Nous préférons tous continuer à faire les choses de façon familière, donc facile – basée sur les systèmes que nous avons connus tout au long de notre vie professionnelle – et que toute nouveauté peut être perturbatrice et gênante pour la plupart d’entre-nous.

Et, ainsi que nous l’avons déjà maintes fois signalé, toute adoption réussie nécessite une transformation culturelle, comportementale pour toute l’organisation.

De par leur conception, les logiciels et systèmes actuels sont centrés autour des enregistrements, basés sur les données d’entreprise, les documents, les  messages, le tout orchestré à partir des modèles et des processus.

Nous agissons quotidiennement dans une organisation du travail très structurée, principalement réactive, et basée sur un flux de production linéaire.

Différemment, les plateformes d’engagement sont elles centrées sur la personne.
Leur mission est de faciliter les tâches de collaboration tellesque la résolution de problèmes, la gestion des exceptions, la recherche d’un consensus ou d’une solution novatrice, etc., bref toutes les tâches qui ne peuvent être modélisées et programmées dans des processus structurés ou des flux de travail.

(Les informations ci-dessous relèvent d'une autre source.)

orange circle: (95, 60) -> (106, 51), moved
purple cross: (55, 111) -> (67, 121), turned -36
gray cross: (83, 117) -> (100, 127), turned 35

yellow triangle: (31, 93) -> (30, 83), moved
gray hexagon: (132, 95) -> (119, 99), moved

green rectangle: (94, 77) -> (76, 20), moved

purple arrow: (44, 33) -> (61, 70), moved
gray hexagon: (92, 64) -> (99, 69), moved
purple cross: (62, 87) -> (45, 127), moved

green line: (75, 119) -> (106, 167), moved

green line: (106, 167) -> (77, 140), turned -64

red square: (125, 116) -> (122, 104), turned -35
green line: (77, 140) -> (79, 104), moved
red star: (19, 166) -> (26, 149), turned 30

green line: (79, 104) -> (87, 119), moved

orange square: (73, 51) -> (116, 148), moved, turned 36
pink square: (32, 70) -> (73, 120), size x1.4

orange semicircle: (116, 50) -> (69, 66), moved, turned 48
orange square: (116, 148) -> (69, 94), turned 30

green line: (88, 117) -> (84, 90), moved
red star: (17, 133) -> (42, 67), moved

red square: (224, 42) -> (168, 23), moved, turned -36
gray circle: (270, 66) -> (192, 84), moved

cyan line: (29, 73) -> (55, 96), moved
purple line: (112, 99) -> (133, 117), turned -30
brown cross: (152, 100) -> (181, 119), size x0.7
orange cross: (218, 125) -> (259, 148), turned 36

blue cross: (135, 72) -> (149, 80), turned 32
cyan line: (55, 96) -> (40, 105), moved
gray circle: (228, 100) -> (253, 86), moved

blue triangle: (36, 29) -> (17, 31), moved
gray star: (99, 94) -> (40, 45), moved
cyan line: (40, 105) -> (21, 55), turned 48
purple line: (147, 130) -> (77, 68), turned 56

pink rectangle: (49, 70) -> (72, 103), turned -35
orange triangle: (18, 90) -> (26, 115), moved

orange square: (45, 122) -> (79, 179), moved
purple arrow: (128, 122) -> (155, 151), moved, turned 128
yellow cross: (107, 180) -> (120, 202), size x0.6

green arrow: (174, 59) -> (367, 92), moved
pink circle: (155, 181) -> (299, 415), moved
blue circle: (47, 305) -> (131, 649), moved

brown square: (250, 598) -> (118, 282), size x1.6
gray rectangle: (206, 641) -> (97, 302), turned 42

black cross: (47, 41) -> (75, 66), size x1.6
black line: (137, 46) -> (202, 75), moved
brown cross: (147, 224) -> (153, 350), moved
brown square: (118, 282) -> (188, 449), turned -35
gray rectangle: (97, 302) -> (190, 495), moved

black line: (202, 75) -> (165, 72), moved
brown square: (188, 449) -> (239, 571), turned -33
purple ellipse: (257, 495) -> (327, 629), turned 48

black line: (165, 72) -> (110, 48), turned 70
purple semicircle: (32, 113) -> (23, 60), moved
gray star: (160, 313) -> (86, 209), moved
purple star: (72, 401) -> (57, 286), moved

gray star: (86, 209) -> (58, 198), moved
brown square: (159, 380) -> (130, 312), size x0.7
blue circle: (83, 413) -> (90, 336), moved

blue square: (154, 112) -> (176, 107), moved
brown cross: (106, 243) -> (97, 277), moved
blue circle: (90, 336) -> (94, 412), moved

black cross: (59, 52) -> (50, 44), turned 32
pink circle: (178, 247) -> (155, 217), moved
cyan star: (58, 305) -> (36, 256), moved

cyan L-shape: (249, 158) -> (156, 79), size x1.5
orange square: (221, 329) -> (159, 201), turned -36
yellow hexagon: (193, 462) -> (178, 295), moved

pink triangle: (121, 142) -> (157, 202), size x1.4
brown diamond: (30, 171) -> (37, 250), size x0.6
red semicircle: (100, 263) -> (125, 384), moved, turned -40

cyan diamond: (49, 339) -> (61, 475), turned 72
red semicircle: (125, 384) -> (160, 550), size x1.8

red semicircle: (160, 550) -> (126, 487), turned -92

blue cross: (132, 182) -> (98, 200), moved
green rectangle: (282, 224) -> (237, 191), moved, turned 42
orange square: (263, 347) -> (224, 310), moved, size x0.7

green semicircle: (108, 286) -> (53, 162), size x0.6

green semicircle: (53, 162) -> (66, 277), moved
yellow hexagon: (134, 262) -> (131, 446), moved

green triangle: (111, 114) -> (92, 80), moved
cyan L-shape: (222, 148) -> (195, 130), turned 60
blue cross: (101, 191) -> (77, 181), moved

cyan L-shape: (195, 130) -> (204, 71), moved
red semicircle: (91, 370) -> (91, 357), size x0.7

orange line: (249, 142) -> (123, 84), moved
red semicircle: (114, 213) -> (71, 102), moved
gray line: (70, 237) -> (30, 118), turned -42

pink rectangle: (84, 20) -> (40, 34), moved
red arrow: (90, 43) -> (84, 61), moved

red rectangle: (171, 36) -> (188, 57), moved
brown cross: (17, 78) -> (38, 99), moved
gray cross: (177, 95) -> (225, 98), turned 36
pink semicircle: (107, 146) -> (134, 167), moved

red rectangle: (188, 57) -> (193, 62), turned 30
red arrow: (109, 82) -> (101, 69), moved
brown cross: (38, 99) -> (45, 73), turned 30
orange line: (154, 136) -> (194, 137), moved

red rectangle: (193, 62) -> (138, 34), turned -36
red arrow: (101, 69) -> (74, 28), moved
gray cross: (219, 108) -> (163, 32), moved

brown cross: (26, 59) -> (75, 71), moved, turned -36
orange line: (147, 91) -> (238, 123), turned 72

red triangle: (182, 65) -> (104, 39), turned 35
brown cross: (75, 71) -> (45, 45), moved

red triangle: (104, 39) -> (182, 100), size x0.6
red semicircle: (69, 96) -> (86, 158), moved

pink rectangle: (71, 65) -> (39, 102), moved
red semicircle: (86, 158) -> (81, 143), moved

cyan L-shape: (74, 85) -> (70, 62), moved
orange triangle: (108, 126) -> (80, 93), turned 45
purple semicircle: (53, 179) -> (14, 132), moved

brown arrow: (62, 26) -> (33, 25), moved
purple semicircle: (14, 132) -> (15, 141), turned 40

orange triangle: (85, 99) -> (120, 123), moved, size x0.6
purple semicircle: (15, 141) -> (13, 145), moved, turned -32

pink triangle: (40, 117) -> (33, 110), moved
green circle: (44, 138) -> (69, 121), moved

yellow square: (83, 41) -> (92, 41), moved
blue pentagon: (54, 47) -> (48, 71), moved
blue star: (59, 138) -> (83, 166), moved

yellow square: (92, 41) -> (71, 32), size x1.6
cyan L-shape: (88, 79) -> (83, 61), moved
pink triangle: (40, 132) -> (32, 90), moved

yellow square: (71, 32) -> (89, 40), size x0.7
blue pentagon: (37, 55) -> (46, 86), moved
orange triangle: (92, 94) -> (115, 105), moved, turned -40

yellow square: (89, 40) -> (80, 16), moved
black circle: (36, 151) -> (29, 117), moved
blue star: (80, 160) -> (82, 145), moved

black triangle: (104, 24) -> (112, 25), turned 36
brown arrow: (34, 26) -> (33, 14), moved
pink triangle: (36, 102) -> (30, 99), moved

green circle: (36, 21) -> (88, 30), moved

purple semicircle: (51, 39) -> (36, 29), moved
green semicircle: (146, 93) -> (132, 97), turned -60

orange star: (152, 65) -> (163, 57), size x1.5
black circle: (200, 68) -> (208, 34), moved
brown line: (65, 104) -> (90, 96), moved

En conséquence, la plateforme doit se développer pour être porteuse de proactivité  et s’engager, en parallèle, dans des activités multiples, transversales et diverses, telles que :

  • Rassembler et maintenir une « masse critique » de membres actifs à travers et au-delà de l’entreprise.
  • Bâtir un écosystème de réseaux et de communautés par ces membres et pour ces membres.
  • Contribuer à « donner du sens » aux relations entre les membres
  • S’intégrer pleinement avec les systèmes actuellement en production.
  • Valoriser les contributeurs (ereputation) et faire en sorte que tout le monde est incité à apporter des idées et partager les connaissances en tout temps.
  • Permettre le suivi de toutes les activités pertinentes par n’importe qui, n’importe où, n’importe quand.
  • Mettre en évidence avec opportunité les sujets et les collaborations d’actualité.

Le but des réseaux sociaux d’entreprise est de faciliter les changements et de réussir à transformer les habitudes de chacun –  passer d’un comportement réactif à la proactivité, d’un fonctionnement linéaire à un modèle diffus (transversal) –  objectif qui est loin d’être trivial.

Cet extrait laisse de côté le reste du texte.